== Supplied entries ==

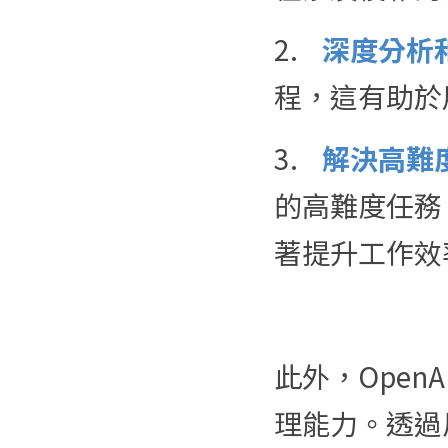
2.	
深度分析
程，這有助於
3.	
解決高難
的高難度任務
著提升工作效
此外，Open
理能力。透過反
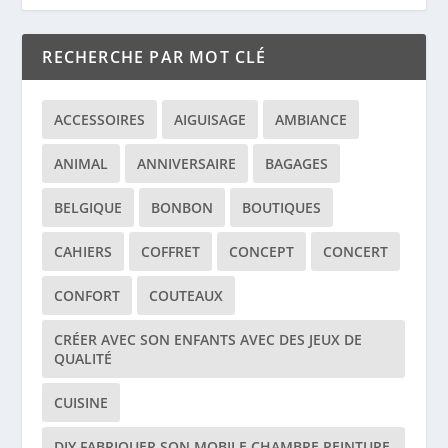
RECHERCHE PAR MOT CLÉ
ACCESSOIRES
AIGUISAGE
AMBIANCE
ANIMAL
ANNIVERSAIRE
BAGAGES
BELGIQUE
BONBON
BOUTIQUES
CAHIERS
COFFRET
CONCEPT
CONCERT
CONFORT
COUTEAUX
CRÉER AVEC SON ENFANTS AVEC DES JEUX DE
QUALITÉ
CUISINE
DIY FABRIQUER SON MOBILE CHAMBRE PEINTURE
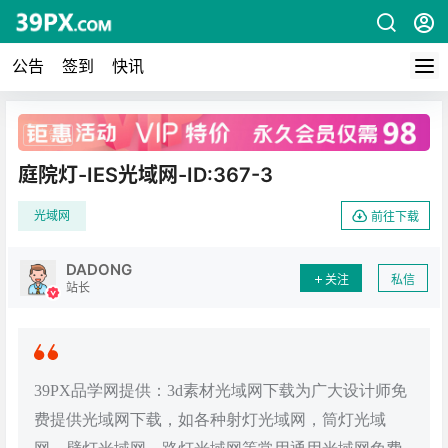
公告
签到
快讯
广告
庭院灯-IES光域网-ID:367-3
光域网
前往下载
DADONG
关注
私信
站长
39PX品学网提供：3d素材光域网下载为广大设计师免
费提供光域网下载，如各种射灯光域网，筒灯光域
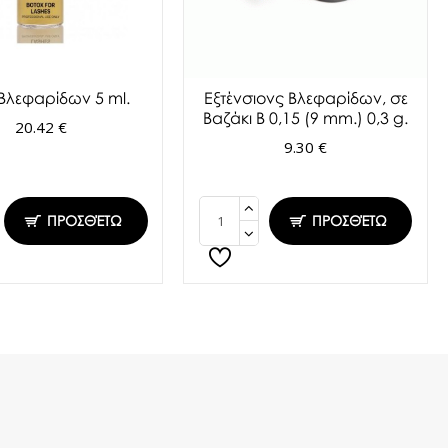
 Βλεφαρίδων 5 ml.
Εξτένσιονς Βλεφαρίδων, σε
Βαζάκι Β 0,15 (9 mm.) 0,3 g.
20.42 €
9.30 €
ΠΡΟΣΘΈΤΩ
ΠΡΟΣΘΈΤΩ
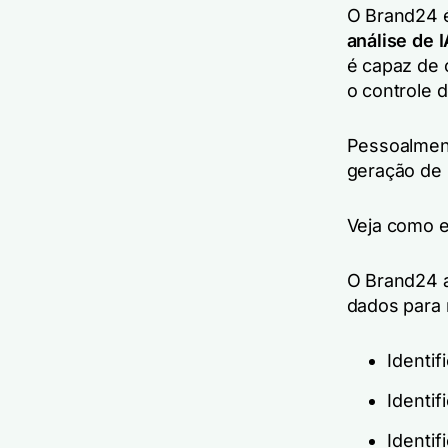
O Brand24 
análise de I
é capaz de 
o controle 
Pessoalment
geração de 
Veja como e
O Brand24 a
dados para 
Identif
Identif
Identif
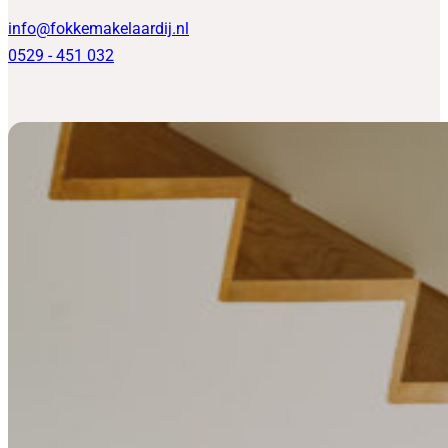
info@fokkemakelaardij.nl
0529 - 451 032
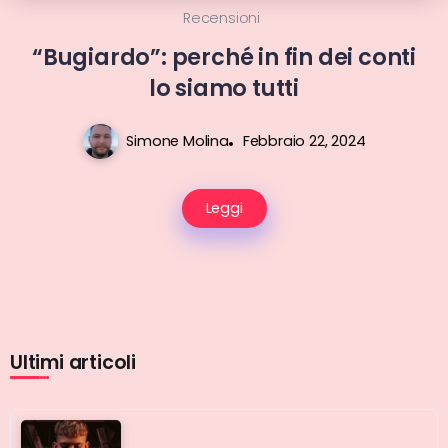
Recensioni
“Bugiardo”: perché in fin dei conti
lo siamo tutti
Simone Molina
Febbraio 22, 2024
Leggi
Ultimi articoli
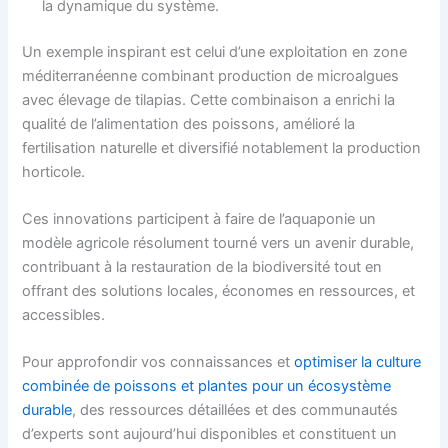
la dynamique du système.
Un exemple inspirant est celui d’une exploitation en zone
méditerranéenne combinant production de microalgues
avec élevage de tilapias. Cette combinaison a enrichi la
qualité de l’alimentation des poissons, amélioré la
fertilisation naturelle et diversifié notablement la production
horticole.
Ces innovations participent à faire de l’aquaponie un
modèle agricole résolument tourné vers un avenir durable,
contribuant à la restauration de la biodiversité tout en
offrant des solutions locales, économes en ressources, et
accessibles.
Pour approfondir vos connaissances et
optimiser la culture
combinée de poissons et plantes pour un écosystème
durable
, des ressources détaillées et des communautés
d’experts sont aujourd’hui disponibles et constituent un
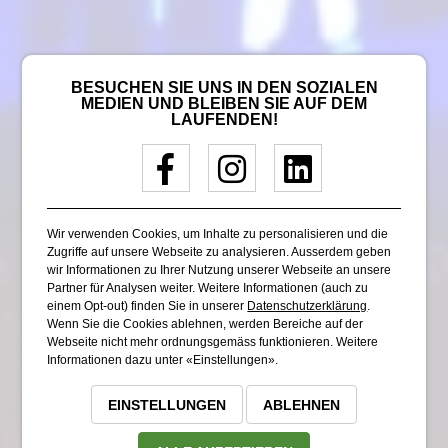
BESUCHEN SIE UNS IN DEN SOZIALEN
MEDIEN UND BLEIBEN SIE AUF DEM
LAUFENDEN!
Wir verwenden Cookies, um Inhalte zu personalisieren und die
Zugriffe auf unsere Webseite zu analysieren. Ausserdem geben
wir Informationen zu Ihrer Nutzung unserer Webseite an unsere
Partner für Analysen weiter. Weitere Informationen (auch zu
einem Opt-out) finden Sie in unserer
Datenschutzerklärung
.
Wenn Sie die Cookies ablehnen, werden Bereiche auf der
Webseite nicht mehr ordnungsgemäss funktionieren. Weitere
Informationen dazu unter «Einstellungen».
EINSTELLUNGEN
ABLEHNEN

===

Task directions: Every line in the records above that contains the word "unserer" is to be copied out.

Output of the exercise:
wir Informationen zu Ihrer Nutzung unserer Webseite an unsere
einem Opt-out) finden Sie in unserer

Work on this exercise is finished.